Their arrangement of "Ramblin' Man" pits his voice against hers. Campbell's hushed vocals act almost like an effect or another instrument in the mix. Instead of a piano or another guitar line, Campbell sings a counter melody to Lanegan's lead. It is not easy to decipher what she is singing as her voice is mixed to the back but it adds sultriness to the song. Rustic drum sounds, Western-sounding electric guitar lead, a whistle, and rhythmic whip crack provide terrific accents.
The star of this track is Lanegan's voice. There might not be a voice still alive better suited for this song than his (Johnny Cash, and of course Williams his ownself would have been up to the task). There is nothing mannered or fussy about the way he approaches the song. His voice exists for songs like this and songs like this exist for his voice.
The second track on the single is also slated to be part of Ballad. "(Do You Wanna) Come Walk With Me?" is a gentle, acoustic duet between Lanegan and Campbell. The vocal arrangement is more traditional as they sing together rather than against one another. Either Isobel Campbell has a dirty mind or I do for misinterpreting an occasional phrase. "(Do You Wanna) Come Walk With Me?" is either a gentle, platonic love ballad or it is an invitation to something more unseemly. I will leave that to your imagination.

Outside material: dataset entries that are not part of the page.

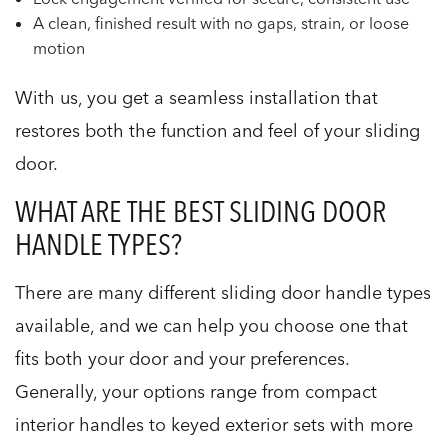
A clean, finished result with no gaps, strain, or loose
motion
With us, you get a seamless installation that
restores both the function and feel of your sliding
door.
WHAT ARE THE BEST SLIDING DOOR
HANDLE TYPES?
There are many different sliding door handle types
available, and we can help you choose one that
fits both your door and your preferences.
Generally, your options range from compact
interior handles to keyed exterior sets with more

"Revolver, Pt. 2" is written by Lanegan yet he does not sing on the song. The 'Pt. 2' suggests this might have some relation to the song "Revolver" (which will be on Ballad when it is released). Campbell's sweet voice floats above an ethereal, echo-drenched electric guitar. "Revolver, Pt. 2" is another in the canon of great two-minute Lanegan songs ("Revolver, Pt. 2" is actually less than two minutes).
This track like its predecessor is brief, lasting barely more than two minutes with acoustic guitar and strings providing the musical backdrop for Campbell's voice (Lanegan is again absent). Where "Revolver, Pt 2" had an airy, less substantive vocal sound and there was less to the music it seems to be the more completed musical idea of the final two tracks.